BUG: categorical_column_to_series() should not accept only PandasColumn

This issue has been created since 2022-11-24.

Pandas version checks

  • I have checked that this issue has not already been reported.

  • I have confirmed this bug exists on the latest version of pandas.

  • I have confirmed this bug exists on the main branch of pandas.

Reproducible Example

import pyarrow as pa
import pandas as pd

arr = ["Mon", "Tue", "Mon", "Wed", "Mon", "Thu", "Fri", "Sat", "Sun"]
table = pa.table(
    {"weekday": pa.array(arr).dictionary_encode()}
)
exchange_df = table.__dataframe__()

from pandas.core.interchange.from_dataframe import from_dataframe
from_dataframe(exchange_df)
Traceback (most recent call last):
  File "<stdin>", line 1, in <module>
  File "/Users/alenkafrim/repos/pyarrow-dev-9/lib/python3.9/site-packages/pandas/core/interchange/from_dataframe.py", line 53, in from_dataframe
    return _from_dataframe(df.__dataframe__(allow_copy=allow_copy))
  File "/Users/alenkafrim/repos/pyarrow-dev-9/lib/python3.9/site-packages/pandas/core/interchange/from_dataframe.py", line 74, in _from_dataframe
    pandas_df = protocol_df_chunk_to_pandas(chunk)
  File "/Users/alenkafrim/repos/pyarrow-dev-9/lib/python3.9/site-packages/pandas/core/interchange/from_dataframe.py", line 124, in protocol_df_chunk_to_pandas
    columns[name], buf = categorical_column_to_series(col)
  File "/Users/alenkafrim/repos/pyarrow-dev-9/lib/python3.9/site-packages/pandas/core/interchange/from_dataframe.py", line 185, in categorical_column_to_series
    assert isinstance(cat_column, PandasColumn), "categories must be a PandasColumn"
AssertionError: categories must be a PandasColumn

Issue Description

I am currently working on implementing a dataframe interchange protocol for pyarrow.Table in Apache Arrow project (apache/arrow#14613).
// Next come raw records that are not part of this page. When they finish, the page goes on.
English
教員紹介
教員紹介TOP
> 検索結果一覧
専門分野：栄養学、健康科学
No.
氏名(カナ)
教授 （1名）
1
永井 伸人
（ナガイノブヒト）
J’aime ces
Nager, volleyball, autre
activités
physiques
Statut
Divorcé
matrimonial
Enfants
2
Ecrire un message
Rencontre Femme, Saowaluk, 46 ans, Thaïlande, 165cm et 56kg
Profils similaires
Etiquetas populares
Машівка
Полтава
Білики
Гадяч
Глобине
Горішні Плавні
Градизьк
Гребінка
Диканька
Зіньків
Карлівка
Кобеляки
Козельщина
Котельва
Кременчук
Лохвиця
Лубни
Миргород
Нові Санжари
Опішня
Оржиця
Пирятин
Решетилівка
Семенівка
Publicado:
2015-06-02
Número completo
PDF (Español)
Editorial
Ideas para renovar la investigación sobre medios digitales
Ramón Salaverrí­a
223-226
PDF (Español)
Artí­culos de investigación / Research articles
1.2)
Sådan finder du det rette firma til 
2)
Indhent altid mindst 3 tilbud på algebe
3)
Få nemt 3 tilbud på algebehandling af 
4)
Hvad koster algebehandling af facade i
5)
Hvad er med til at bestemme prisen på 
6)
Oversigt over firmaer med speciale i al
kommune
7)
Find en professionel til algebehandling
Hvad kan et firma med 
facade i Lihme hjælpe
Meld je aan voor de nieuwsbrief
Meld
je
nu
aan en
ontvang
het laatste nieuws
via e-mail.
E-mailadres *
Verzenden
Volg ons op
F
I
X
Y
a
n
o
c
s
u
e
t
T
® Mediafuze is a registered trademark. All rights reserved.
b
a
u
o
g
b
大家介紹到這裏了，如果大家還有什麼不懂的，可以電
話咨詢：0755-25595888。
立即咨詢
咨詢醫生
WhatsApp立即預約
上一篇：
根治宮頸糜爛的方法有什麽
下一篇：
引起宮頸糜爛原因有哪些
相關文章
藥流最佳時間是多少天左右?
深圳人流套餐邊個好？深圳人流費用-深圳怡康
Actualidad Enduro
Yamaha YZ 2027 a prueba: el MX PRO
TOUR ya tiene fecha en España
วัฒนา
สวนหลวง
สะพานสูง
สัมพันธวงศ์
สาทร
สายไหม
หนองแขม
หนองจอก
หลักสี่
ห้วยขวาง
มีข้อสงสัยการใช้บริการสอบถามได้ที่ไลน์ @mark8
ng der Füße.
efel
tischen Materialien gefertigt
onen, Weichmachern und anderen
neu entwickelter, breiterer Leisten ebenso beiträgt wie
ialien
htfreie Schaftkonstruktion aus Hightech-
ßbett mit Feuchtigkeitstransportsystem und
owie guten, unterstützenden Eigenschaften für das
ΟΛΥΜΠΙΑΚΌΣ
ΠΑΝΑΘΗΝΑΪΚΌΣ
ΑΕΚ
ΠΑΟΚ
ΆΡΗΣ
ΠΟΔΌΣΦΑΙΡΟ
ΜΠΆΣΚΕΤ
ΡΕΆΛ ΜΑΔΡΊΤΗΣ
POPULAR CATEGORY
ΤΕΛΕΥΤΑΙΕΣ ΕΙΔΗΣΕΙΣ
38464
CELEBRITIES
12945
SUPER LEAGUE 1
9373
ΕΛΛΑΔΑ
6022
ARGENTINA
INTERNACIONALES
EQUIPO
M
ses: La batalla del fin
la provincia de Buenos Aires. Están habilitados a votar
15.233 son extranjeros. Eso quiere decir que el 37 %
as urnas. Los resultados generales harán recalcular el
I am using pandas implementation to test that the produced __dataframe__ object can be correctly consumed.

When consuming a pyarrow.Table with categorical column I get an error from pandas that the categories must be a PandasColumn and not a general __dataframe__ column defined by the interchange protocol. There is a check on line 185 for PandasColumn instance:

def categorical_column_to_series(col: Column) -> tuple[pd.Series, Any]:
"""
Convert a column holding categorical data to a pandas Series.
Parameters
----------
col : Column
Returns
-------
tuple
Tuple of pd.Series holding the data and the memory owner object
that keeps the memory alive.
"""
categorical = col.describe_categorical
if not categorical["is_dictionary"]:
raise NotImplementedError("Non-dictionary categoricals not supported yet")
cat_column = categorical["categories"]
# for mypy/pyright
assert isinstance(cat_column, PandasColumn), "categories must be a PandasColumn"

Expected Behavior

categorical_column_to_series() function should accept a general dataframe_protocol column for the categories in the categorical column.

Installed Versions

INSTALLED VERSIONS

commit : 87cfe4e
python : 3.9.14.final.0
python-bits : 64
OS : Darwin
OS-release : 21.6.0
Version : Darwin Kernel Version 21.6.0: Thu Sep 29 20:13:46 PDT 2022; root:xnu-8020.240.7~1/RELEASE_ARM64_T8101
machine : arm64
processor : arm
byteorder : little
LC_ALL : None
LANG : en_GB.UTF-8
LOCALE : en_GB.UTF-8

pandas : 1.5.0
numpy : 1.22.3
pytz : 2022.1
dateutil : 2.8.2
setuptools : 65.5.1
pip : 22.3.1
Cython : 0.29.28
pytest : 7.1.3
hypothesis : 6.39.4
sphinx : 4.3.2
blosc : None
feather : None
xlsxwriter : None
lxml.etree : None
html5lib : None
pymysql : None
psycopg2 : None
jinja2 : 3.0.3
IPython : 8.1.1
pandas_datareader: None
bs4 : 4.10.0
bottleneck : None
brotli : None
fastparquet : None
fsspec : 2022.02.0
gcsfs : 2022.02.0
matplotlib : 3.6.2
numba : 0.56.4
numexpr : None
odfpy : None
openpyxl : None
pandas_gbq : None
pyarrow : 11.0.0.dev117+geeca8a4e3.d20221122
pyreadstat : None
pyxlsb : None
s3fs : None
scipy : None
snappy : None
sqlalchemy : None
tables : None
tabulate : 0.9.0
xarray : 2022.11.0
xlrd : None
xlwt : None
zstandard : None
tzdata : None

AlenkaF wrote this answer on 2022-11-24
ronwho wrote this answer on 2022-11-29

take

ronwho wrote this answer on 2022-11-30

Hello @AlenkaF ,

I am fairly new to open source contribution, and I am trying to take this task for a school project.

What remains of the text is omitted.